EXERCISE PROMPT
I'd like the line containing "realidad se ha esfumado. Esta antolog" and every line below it, to the end of the material, repeated exactly and with nothing else.

INPUT MATERIAL
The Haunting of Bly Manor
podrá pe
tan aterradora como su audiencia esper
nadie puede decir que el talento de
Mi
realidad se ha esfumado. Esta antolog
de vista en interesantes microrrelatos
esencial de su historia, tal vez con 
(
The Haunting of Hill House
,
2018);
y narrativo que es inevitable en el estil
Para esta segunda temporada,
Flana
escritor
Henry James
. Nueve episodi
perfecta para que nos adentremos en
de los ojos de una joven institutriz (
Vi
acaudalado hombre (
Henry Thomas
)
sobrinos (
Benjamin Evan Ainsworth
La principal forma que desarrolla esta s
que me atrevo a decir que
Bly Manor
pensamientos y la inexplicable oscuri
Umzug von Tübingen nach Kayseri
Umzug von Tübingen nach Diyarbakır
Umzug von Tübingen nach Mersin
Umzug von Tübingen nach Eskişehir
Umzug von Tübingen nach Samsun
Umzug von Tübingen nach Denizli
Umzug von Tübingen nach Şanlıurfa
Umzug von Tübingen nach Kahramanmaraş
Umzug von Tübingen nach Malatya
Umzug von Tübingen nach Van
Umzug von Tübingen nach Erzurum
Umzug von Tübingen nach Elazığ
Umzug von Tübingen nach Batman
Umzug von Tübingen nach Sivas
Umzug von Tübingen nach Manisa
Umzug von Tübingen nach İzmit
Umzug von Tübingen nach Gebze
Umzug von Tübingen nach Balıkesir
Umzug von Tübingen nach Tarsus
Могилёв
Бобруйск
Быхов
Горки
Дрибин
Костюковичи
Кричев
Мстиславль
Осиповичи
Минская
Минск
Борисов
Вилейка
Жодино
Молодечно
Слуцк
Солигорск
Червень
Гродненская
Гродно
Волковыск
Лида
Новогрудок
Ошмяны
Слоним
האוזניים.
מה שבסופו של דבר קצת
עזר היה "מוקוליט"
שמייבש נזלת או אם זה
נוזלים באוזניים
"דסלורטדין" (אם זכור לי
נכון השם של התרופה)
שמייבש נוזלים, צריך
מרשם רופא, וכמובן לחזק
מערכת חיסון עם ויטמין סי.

RESPONSE TO THIS EXERCISE
realidad se ha esfumado. Esta antolog
de vista en interesantes microrrelatos
esencial de su historia, tal vez con 
(
The Haunting of Hill House
,
2018);
y narrativo que es inevitable en el estil
Para esta segunda temporada,
Flana
escritor
Henry James
. Nueve episodi
perfecta para que nos adentremos en
de los ojos de una joven institutriz (
Vi
acaudalado hombre (
Henry Thomas
)
sobrinos (
Benjamin Evan Ainsworth
La principal forma que desarrolla esta s
que me atrevo a decir que
Bly Manor
pensamientos y la inexplicable oscuri
Umzug von Tübingen nach Kayseri
Umzug von Tübingen nach Diyarbakır
Umzug von Tübingen nach Mersin
Umzug von Tübingen nach Eskişehir
Umzug von Tübingen nach Samsun
Umzug von Tübingen nach Denizli
Umzug von Tübingen nach Şanlıurfa
Umzug von Tübingen nach Kahramanmaraş
Umzug von Tübingen nach Malatya
Umzug von Tübingen nach Van
Umzug von Tübingen nach Erzurum
Umzug von Tübingen nach Elazığ
Umzug von Tübingen nach Batman
Umzug von Tübingen nach Sivas
Umzug von Tübingen nach Manisa
Umzug von Tübingen nach İzmit
Umzug von Tübingen nach Gebze
Umzug von Tübingen nach Balıkesir
Umzug von Tübingen nach Tarsus
Могилёв
Бобруйск
Быхов
Горки
Дрибин
Костюковичи
Кричев
Мстиславль
Осиповичи
Минская
Минск
Борисов
Вилейка
Жодино
Молодечно
Слуцк
Солигорск
Червень
Гродненская
Гродно
Волковыск
Лида
Новогрудок
Ошмяны
Слоним
האוזניים.
מה שבסופו של דבר קצת
עזר היה "מוקוליט"
שמייבש נזלת או אם זה
נוזלים באוזניים
"דסלורטדין" (אם זכור לי
נכון השם של התרופה)
שמייבש נוזלים, צריך
מרשם רופא, וכמובן לחזק
מערכת חיסון עם ויטמין סי.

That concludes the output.